Вот тут их и накрыло последним залпом баллист. Это послужило последней каплей: вратники бросились бежать в лагерь, а мы наступали им на пятки и не давали оторваться.

У ворот образовалась страшная свалка, и мы замкнули толпу вратников в тесный полукруг, концы которого упирались в лагерный вал, и постепенно сужали его, уничтожая всех, кто еще сопротивлялся. Сжав клещи, мы ворвались на плечах противника в лагерь и носились по нему, преследуя и убивая врагов. Лишь дважды остановилась рука нашего воина с занесенным для рокового удара мечом. В сарае были обнаружены закованные в цепи оборванцы, закричавшие: «Мы свои, свои, АНТЫ!», а в избе мы нашли пятерых бритых людей в дорогих шубах, но без желтых перьев на шапках. И тех, и других после боя привели ко мне, и выяснилось, что закованные в цепи были непроданными летом рабами (их не успели вовремя доставить в лагерь), а пятеро в шубах и есть те самые загадочные «глеры», о которых упоминал свыше года назад Дундур. Они оказались просто-напросто ромейскими купцами и держались довольно нагло и вызывающе, требуя, чтобы им выдали товар, за который ими якобы уже уплачено. Я уже собирался вытолкать их из лагеря в шею, как вдруг один из раскованных рабов выхватил из-под лохмотьев кривой ухрелльский нож и бросился прямо ко мне. Я схватился за кинжал, но, прежде чем успел извлечь его из ножен, между мной и убийцей вырос Улош, молниеносно перехвативший руку с ножом. Но оборванец оказался не менее проворным и, ловко перебросив нож из правой руки в левую, попытался перерезать Улошу горло. Улош сумел уклониться и отбить удар, но убийца вырвался и ткнул его ножом в грудь. Он все-таки хотел, обогнув Улоша, кинуться на меня, но подоспевший Гейр снес ему полчерепа топором. А Улош как-то странно пошатнулся и осел на снег. Я упал на колени рядом с ним и приподнял ему голову.

— Улош, что с тобой? Ведь это же просто царапина. — Я коснулся пореза у него на шее. — А этого, — показал я на неглубокую рану на груди, — могло и вовсе не быть, если бы ты послушался меня и надел кольчугу.

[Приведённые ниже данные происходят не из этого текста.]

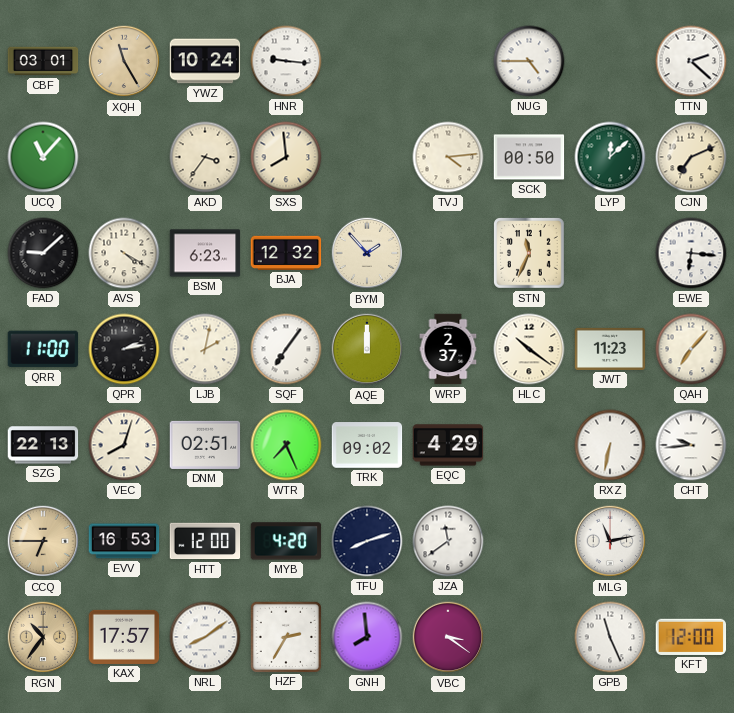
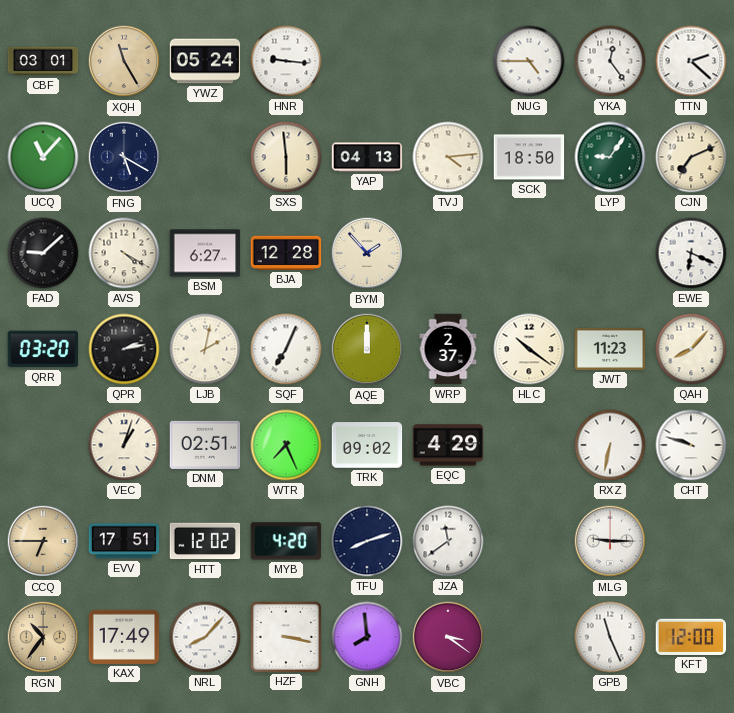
YWZ: 10:24 -> 05:24
YKA: none -> 12:24
FNG: none -> 5:20
AKD: 3:36 -> none
SXS: 7:59 -> 5:59
YAP: none -> 04:13
SCK: 00:50 -> 18:50
LYP: 12:08 -> 9:06
BSM: 6:23 -> 6:27
BJA: 12:32 -> 12:28
STN: 11:34 -> none
EWE: 6:16 -> 6:19
QRR: 11:00 -> 03:20
SQF: 7:06 -> 7:04
QAH: 7:07 -> 8:07
SZG: 22:13 -> none
VEC: 8:03 -> 1:03
CHT: 9:44 -> 9:48
EVV: 16:53 -> 17:51
HTT: 12:00 -> 12:02
MLG: 11:13 -> 9:15
KAX: 17:57 -> 17:49
NRL: 8:09 -> 8:07
HZF: 2:35 -> 3:17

Слабеющий Улош сумел улыбнуться и произнести:

— Я тоже не могу поступиться… — Тут лицо его исказила судорога боли, и он не закончил фразу. Я испугался, что его рана намного глубже, чем мне казалось. В это время к нам подошел Гейр, держа в вытянутой руке двумя пальцами нож убийцы, несомненно переодетого и подсунутого к пленным вратника. Я с ужасом увидел, что лезвие покрыто темным налетом, словно нож обмакнули в деготь. Это наверняка был какой-то яд, и никакая кольчуга не спасла бы Улоша. Как не спасла бы она и меня, внезапно понял я, если бы Улош не подставил свою грудь.

— Улош, пожалуйста, не умирай, — взмолился я. — Ведь ты обещал сделать из меня воина и сам говорил, что хорошему лучнику надо учиться самое малое двадцать лет. Так что придется тебе со мной возиться еще лет восемь.

На этот раз Улош даже улыбнуться не сумел.

— Не смог… — пробормотал он еле слышно на своем родном языке, которому научил и меня. — Дальше… сам. — И вытянулся, закрыв глаза.

Я стоял на коленях, застыв от горя, не веря в случившееся. Но каменная неподвижность Улоша убедила меня в его смерти, и тогда я заплакал, как мальчишка, горючими слезами, хотя со смерти Архелая не пролил ни слезинки.

Глава 15

Погруженный в воспоминания, я и не заметил, как день сменился вечером, а вечер стремительно перерастал в ночь. Уголек давно перешел на шаг и явно давал мне понять, что пора бы остановиться на ночлег. Я огляделся — куда же меня занесло — и увидел, что мы по-прежнему движемся берегом Магуса и меня окружает с трех сторон не то лес, не то сад… В темноте не разберешь.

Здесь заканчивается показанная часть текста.